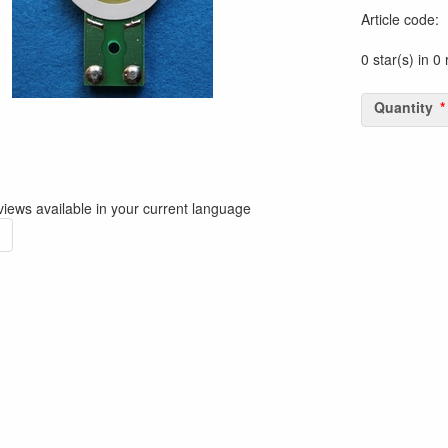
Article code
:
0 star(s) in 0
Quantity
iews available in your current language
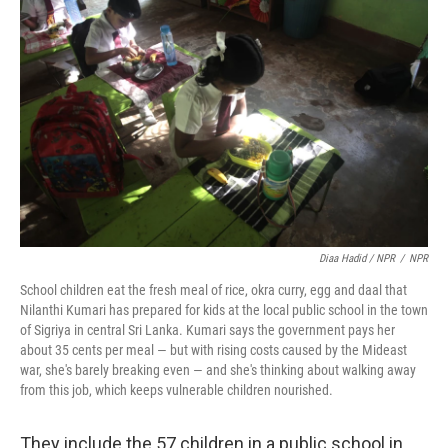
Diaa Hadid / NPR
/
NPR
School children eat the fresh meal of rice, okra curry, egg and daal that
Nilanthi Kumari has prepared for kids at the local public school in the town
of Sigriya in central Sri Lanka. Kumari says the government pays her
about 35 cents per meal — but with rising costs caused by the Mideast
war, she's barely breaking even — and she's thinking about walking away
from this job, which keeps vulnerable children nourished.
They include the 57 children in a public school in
◇ ◇ ◇
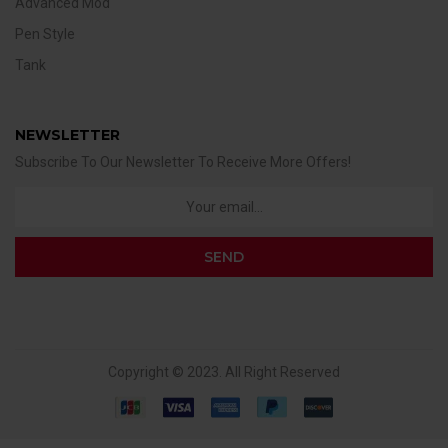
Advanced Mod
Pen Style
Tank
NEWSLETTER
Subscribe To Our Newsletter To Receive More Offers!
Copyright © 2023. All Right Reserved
◇ ◇ ◇
#### [ASSIGNMENT]
Copy exactly the material above from the line with "0 star(s) in 0" to the line with "They include the", ends included, and nothing else. Leave out any picture.

#### [ANSWER SECTION]
0 star(s) in 0
Quantity
iews available in your current language
Diaa Hadid / NPR
/
NPR
School children eat the fresh meal of rice, okra curry, egg and daal that
Nilanthi Kumari has prepared for kids at the local public school in the town
of Sigriya in central Sri Lanka. Kumari says the government pays her
about 35 cents per meal — but with rising costs caused by the Mideast
war, she's barely breaking even — and she's thinking about walking away
from this job, which keeps vulnerable children nourished.
They include the 57 children in a public school in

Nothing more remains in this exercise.